Perfectly Preventable Deaths

Prologue

Honeysuckle

(influenza, birth control and poison)

Our father died in flames when he was twenty-six and we were two.

We don’t remember. All we have is story. Sense memory, the feeling of soft earth. His name upon a pitted slab, limestone, lichen-pocked. Orange, white and crinkled dry as paper. The smell of grave implanting in our nail beds. Our fingers scraping through to trace his name.

Tom Hayes. Dearly Beloved, you left too soon.

They found him lying in the woods, a group of children on a nature walk. In a small, round glade between the trees – the beech, the oak, the hawthorn and the elm. The leaves beneath him weren’t even burnt.

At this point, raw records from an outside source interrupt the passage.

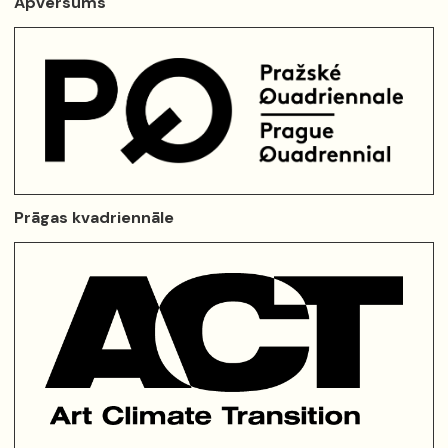
Apvērsums
Prāgas kvadriennāle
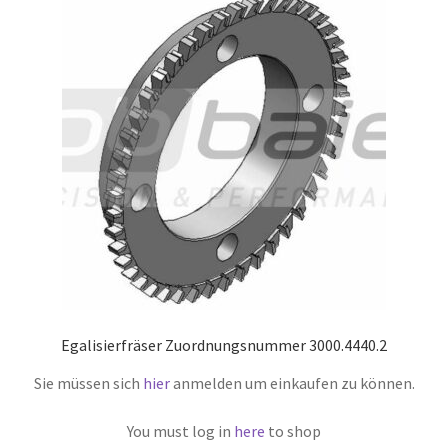
Egalisierfräser Zuordnungsnummer 3000.4440.2
Sie müssen sich
hier
anmelden um einkaufen zu können.
You must log in
here
to shop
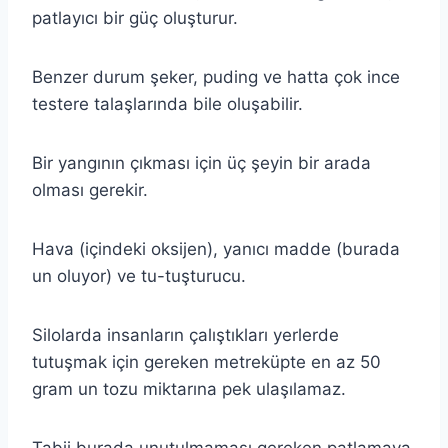
patlayıcı bir güç oluşturur.
Benzer durum şeker, puding ve hatta çok ince
testere talaşlarında bile oluşabilir.
Bir yangının çıkması için üç şeyin bir arada
olması gerekir.
Hava (içindeki oksijen), yanıcı madde (burada
un oluyor) ve tu-tuşturucu.
Silolarda insanların çalıştıkları yerlerde
tutuşmak için gereken metreküpte en az 50
gram un tozu miktarına pek ulaşılamaz.
Tabii burada unutulmaması gereken patlamaya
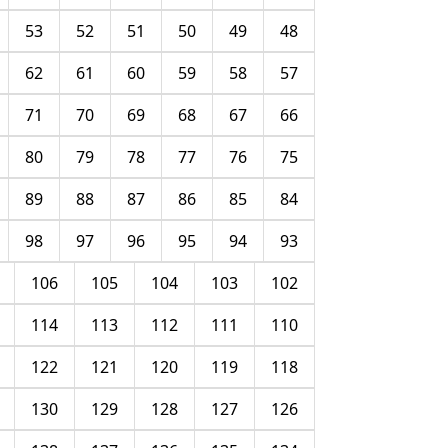
53
52
51
50
49
48
62
61
60
59
58
57
71
70
69
68
67
66
80
79
78
77
76
75
89
88
87
86
85
84
98
97
96
95
94
93
106
105
104
103
102
114
113
112
111
110
122
121
120
119
118
130
129
128
127
126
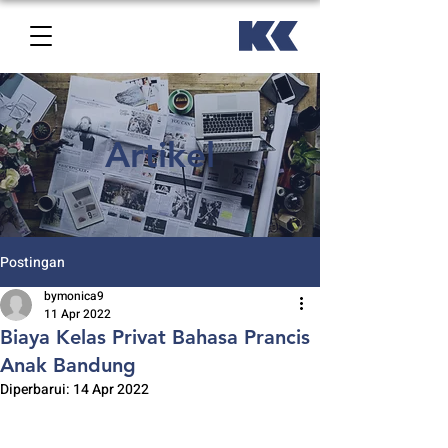
Artikel
Postingan
bymonica9
11 Apr 2022
Biaya Kelas Privat Bahasa Prancis
Anak Bandung
Diperbarui:
14 Apr 2022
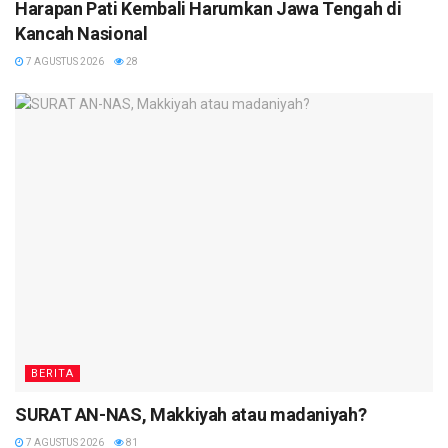
Harapan Pati Kembali Harumkan Jawa Tengah di
Kancah Nasional
7 AGUSTUS 2026
28
BERITA
SURAT AN-NAS, Makkiyah atau madaniyah?
7 AGUSTUS 2026
81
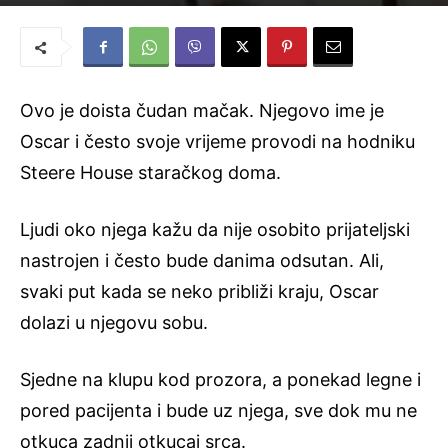
Novi Život
-
29. listopada 2015.
Ovo je doista čudan mačak. Njegovo ime je
Oscar i često svoje vrijeme provodi na hodniku
Steere House staračkog doma.
Ljudi oko njega kažu da nije osobito prijateljski
nastrojen i često bude danima odsutan. Ali,
svaki put kada se neko približi kraju, Oscar
dolazi u njegovu sobu.
Sjedne na klupu kod prozora, a ponekad legne i
pored pacijenta i bude uz njega, sve dok mu ne
otkuca zadnji otkucaj srca.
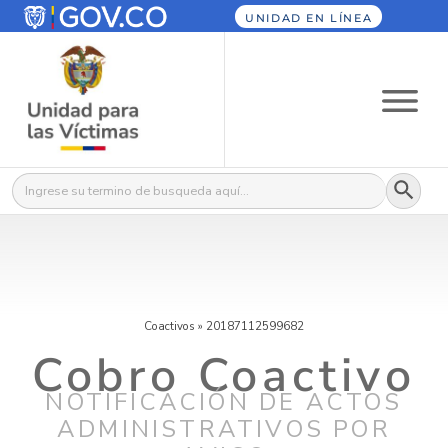
UNIDAD EN LÍNEA
Botón
Buscar:
Coactivos
»
20187112599682
Cobro Coactivo
NOTIFICACIÓN DE ACTOS
ADMINISTRATIVOS POR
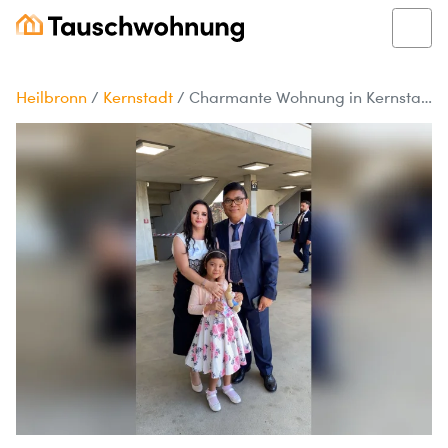
Heilbronn
/
Kernstadt
/
Charmante Wohnung in Kernstadt zum Tausch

‘He always cared for everything around him,’ Mam said once. ‘Even in death, he kept the forest safe.’

It’s not something we talk about too often.

The images I have might not be real. A voice. A lap. Helping plant the flowers in our garden. Little hands and big ones thick with earth. Memories are versions of what happened, stories that we’ve told ourselves enough. The fiction ivy-winding around the real, to strangle out the bad, promote the good. If you’re not careful, ivy eats a house. It lets in rot.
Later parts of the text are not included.